Similarly, just four points separate 15th from 19th in the Premier League table and the difference between survival and suffering relegation can shape the fortunes of a football club for a generation, sometimes even longer.
These margins are magnified even more in the lower-leagues, where the loss in ticket revenue should the matches not go ahead could very well result in a number of historic clubs going out of business - a catastrophic possibility for football in England.
European football could also be affected - there is a fascinating battle for the top four unfolding in the Premier League, while the cancellation of the season could rob the likes of Wolverhampton Wanderers and Sheffield United from earning Champions League football next term.
What are the options if the season is cancelled?
Should all else fail and the season be abandoned then a series of complicated and no doubt controversial discussions would be due to follow.
One option, considering how far into the campaign we are, would be to end the season with current positions counting. While this would probably seem to be a sensible decision at the top of the table with Liverpool so far clear, a host of clubs further down are likely to take exception to it.
Under that scenario Wolves and Sheffield United would miss out on the Champions League - with the latter having played one game fewer than the teams immediately above them - while Bournemouth and Aston Villa would be relegated. Villa also have a game in hand which, if they win, would lift them out of the bottom three, while Bournemouth are only in the relegation zone by virtue of having a goal difference one worse than Watford.
In the Championship, Leeds and West Brom would be promoted and the third promotion spot would presumably go to third place should the playoffs not happen, which would mean that Fulham join them in the top flight.

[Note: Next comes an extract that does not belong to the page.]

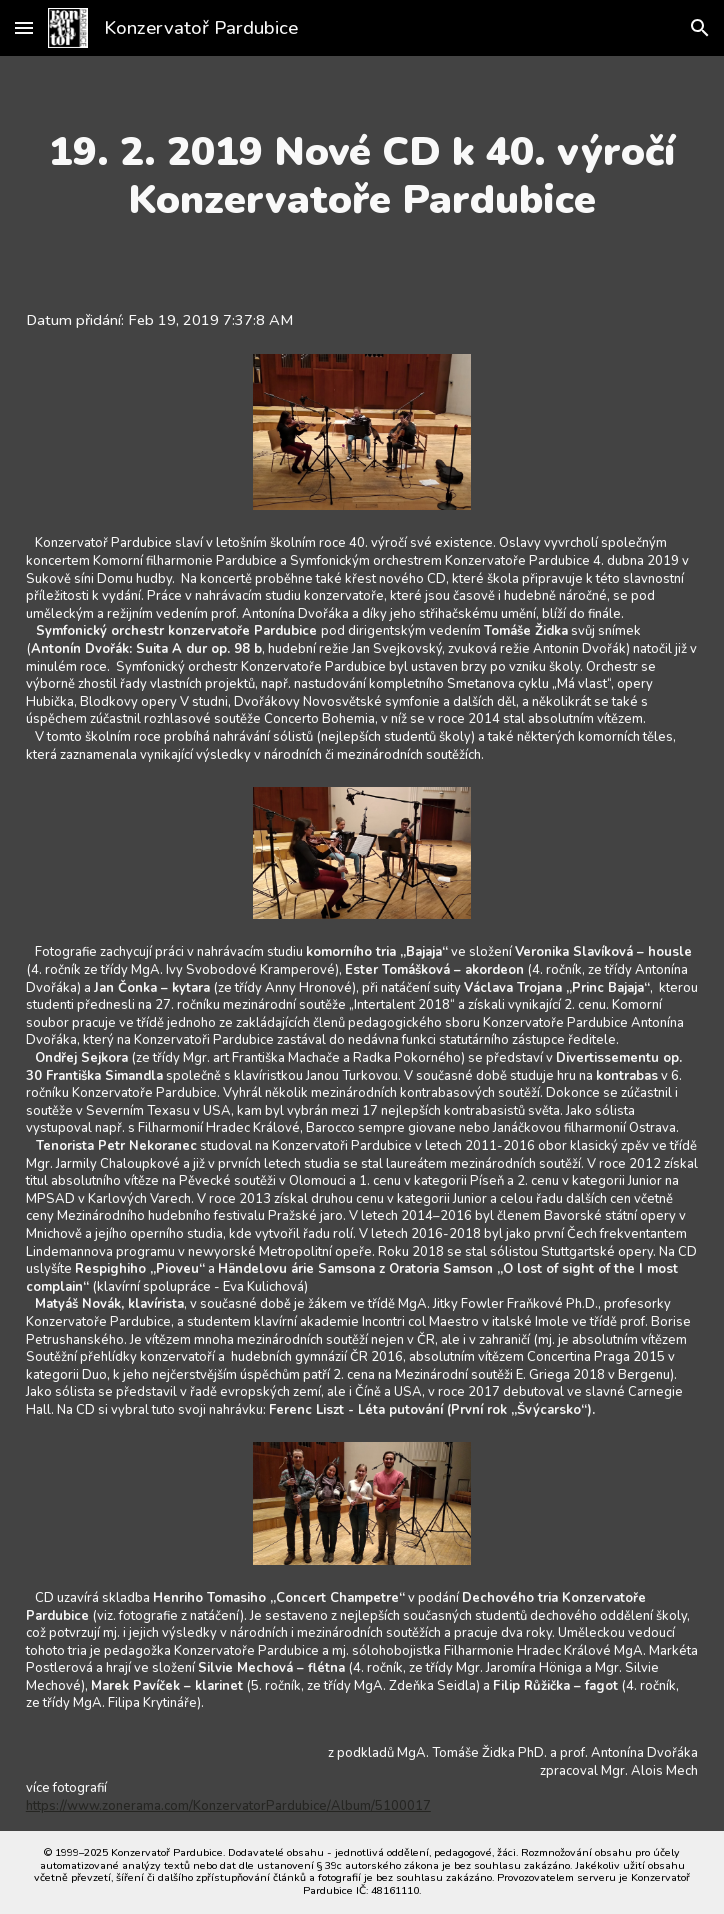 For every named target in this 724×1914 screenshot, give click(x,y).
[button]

The other option would be to void the season and start again from scratch for 2020-21, although then more questions follow as to which teams go into next season's Champions League and Europa League and how the parachute payments will be sorted if a relegated team has invested heavily only to be denied promotion.

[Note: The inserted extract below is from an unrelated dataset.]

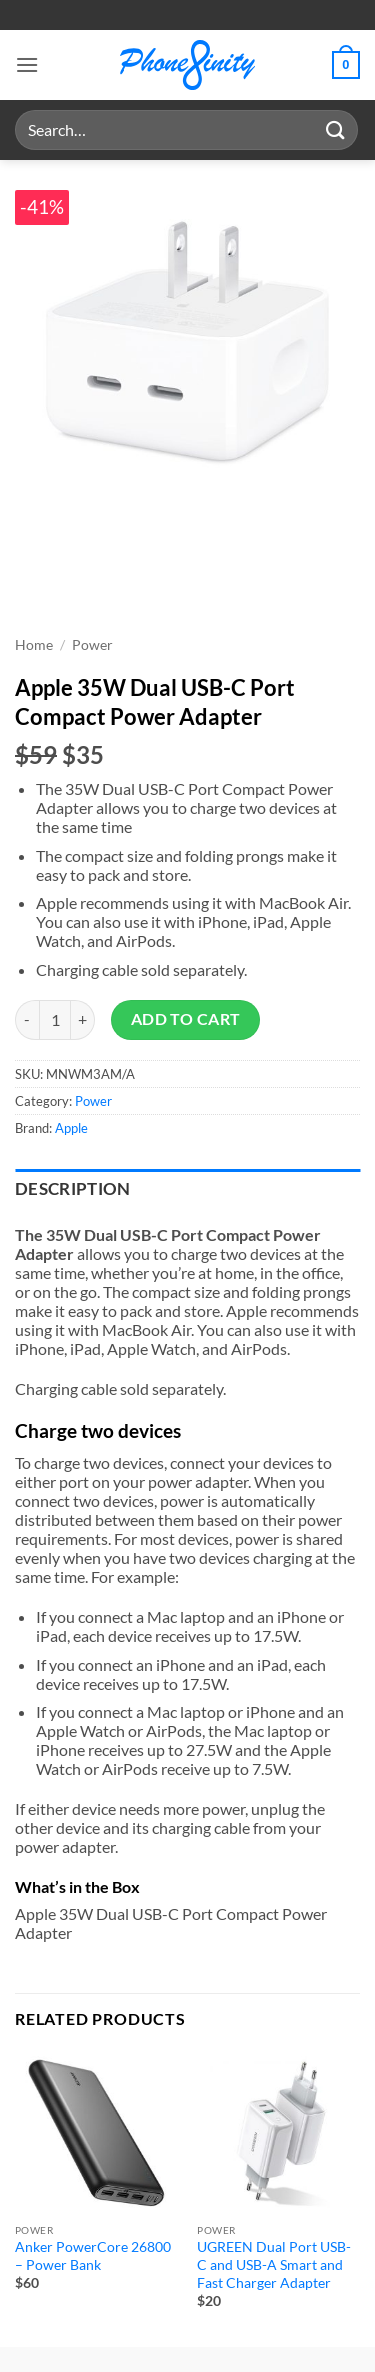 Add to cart (186, 1019)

There could also be the possibility of cancelling at least one of the cup competitions for 2020-21 in order to allow the league campaign to take place over a shorter period of time and the 2019-20 season to be completed when the early months of 2020-21 were due to take place. This would certainly not be an ideal option, but it seems preferable to league cancellation.
All in all, the unprecedented nature of this problem means that a lot of guesswork is needed at this stage regarding what might happen in the wake of the suspension of top-level football. The cause itself is unpredictable, which makes finding a solution even more difficult.
At this stage it is public health which is by far and away the most important thing, though, with footballing matters set to be put on the back-burner for the foreseeable future.